Max-Théodore Cerfberr (9 December 1792, Nancy, Meurthe—15 January 1876) was a French military officer and parliamentary deputy. He was also president of the Consistoire Central Israelite de France.

He entered the army at an early age, and was made an officer by Napoleon I without having passed through the military school. In 1827 he was made captain on the general staff, and in 1834 commander of a squadron, and was attached to the War Department as staff secretary. When General Schneider became minister of war in 1839, he placed Cerfberr at the head of his bureau.

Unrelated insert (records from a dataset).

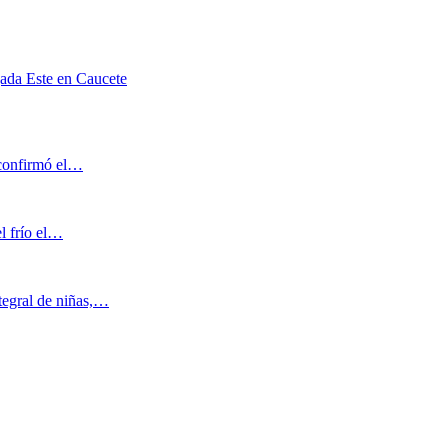
ada Este en Caucete
o confirmó el…
el frío el…
tegral de niñas,…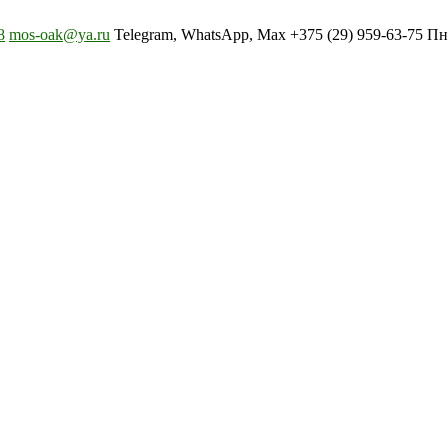
8
mos-oak@ya.ru
Telegram, WhatsApp, Max +375 (29) 959-63-75 Пн-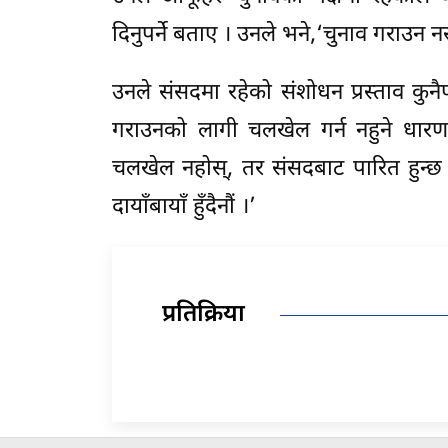
दिनुपर्ने बताए । उनले भने,‘चुनाव गराउन नस
उनले संसदमा रहेको संशोधन प्रस्ताव कुन
गराउनको लागी चलखेल गर्न नहुने धारण
चलखेल नहोस्, तर संसदबाट पारित हुन्छ भ
दायाँबायाँ हुँदैनौं ।’
प्रतिक्रिया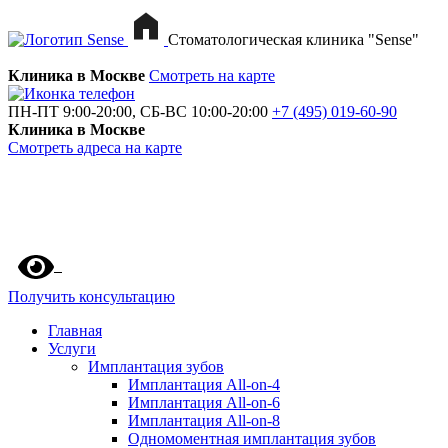
Стоматологическая клиника "Sense"
Клиника в Москве
Смотреть на карте
ПН-ПТ 9:00-20:00, СБ-ВС 10:00-20:00
+7 (495) 019-60-90
Клиника в Москве
Смотреть адреса на карте
Получить консультацию
Главная
Услуги
Имплантация зубов
Имплантация All-on-4
Имплантация All-on-6
Имплантация All-on-8
Одномоментная имплантация зубов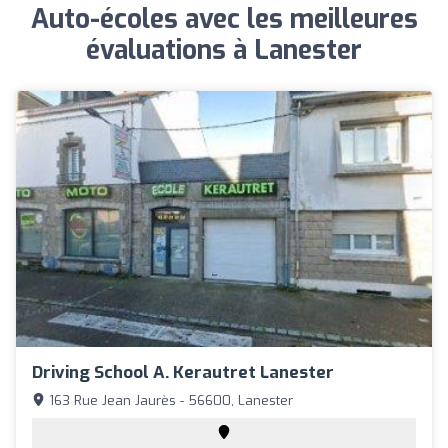
Auto-écoles avec les meilleures
évaluations à Lanester
Driving School A. Kerautret Lanester
163 Rue Jean Jaurès - 56600, Lanester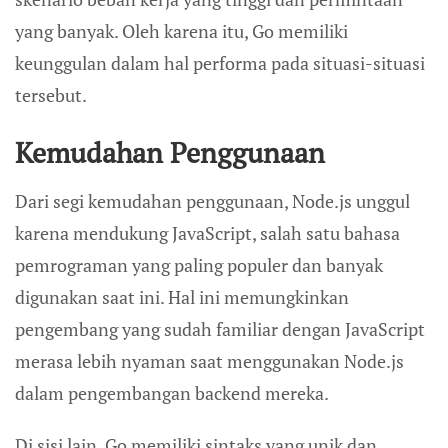
yang banyak. Oleh karena itu, Go memiliki
keunggulan dalam hal performa pada situasi-situasi
tersebut.
Kemudahan Penggunaan
Dari segi kemudahan penggunaan, Node.js unggul
karena mendukung JavaScript, salah satu bahasa
pemrograman yang paling populer dan banyak
digunakan saat ini. Hal ini memungkinkan
pengembang yang sudah familiar dengan JavaScript
merasa lebih nyaman saat menggunakan Node.js
dalam pengembangan backend mereka.
Di sisi lain, Go memiliki sintaks yang unik dan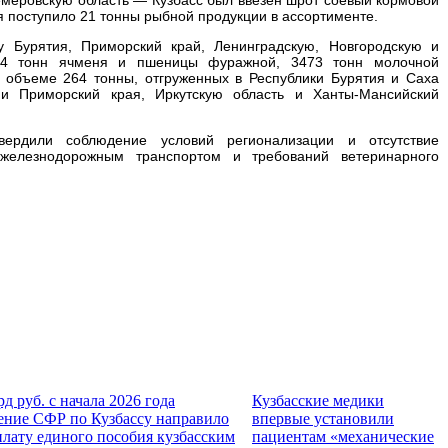
я поступило 21 тонны рыбной продукции в ассортименте.
ку Бурятия, Приморский край, Ленинградскую, Новгородскую и
84 тонн ячменя и пшеницы фуражной, 3473 тонн молочной
в объеме 264 тонны, отгруженных в Республики Бурятия и Саха
й и Приморский края, Иркутскую область и Ханты-Мансийский
твердили соблюдение условий регионализации и отсутствие
 железнодорожным транспортом и требований ветеринарного
рд руб. с начала 2026 года
Кузбасские медики
ение СФР по Кузбассу направило
впервые установили
плату единого пособия кузбасским
пациентам «механические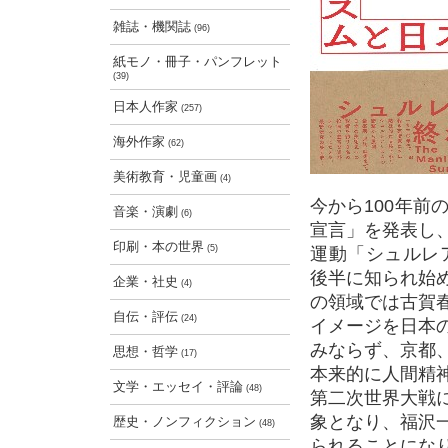
雑誌・機関誌
(96)
紙モノ・冊子・パンフレット
(39)
日本人作家
(257)
海外作家
(62)
美術教育・児童画
(4)
今から100年前
音楽・演劇
(6)
宣言」を発表し
印刷・本の世界
(5)
運動「シュルレ
後半に知られ始
企業・社史
(4)
の領域では古賀
自伝・評伝
(24)
イメージを日本
みならず、京都
思想・哲学
(17)
本来的に人間精
文学・エッセイ・評論
(48)
第二次世界大戦
象となり、福沢
歴史・ノンフィクション
(48)
られることにな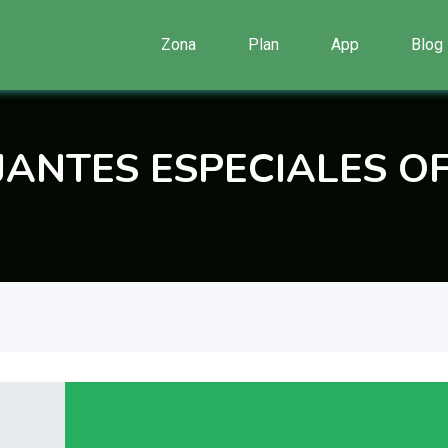
Zona
Plan
App
Blog
JANTES ESPECIALES O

Cerfberr, promoted to the rank of lieutenant-colonel, took his seat in the Chamber of Deputies 9 July 1842, as representative from Wissembourg, having received 86 out of a total of 161 votes against 71 cast for Renouard de Bussières, the incumbent deputy. He supported the government, devoting himself chiefly to military questions; thus he succeeded in having the fund for the relief of old soldiers increased by 150,000 francs. Cerfberr, now a colonel, was reelected to the Chamber of Deputies 1 August 1846, having received 119 out of a total of 218 votes against 95 cast for Renouard de Bussières. He cast his vote for the ministry of Guizot. He retired from office after the revolution of February, 1848.

In addition to his political duties, Cerfberr had also acted as manager of the Théâtre du Gymnase at Paris. He was a commander of the Légion d'honneur.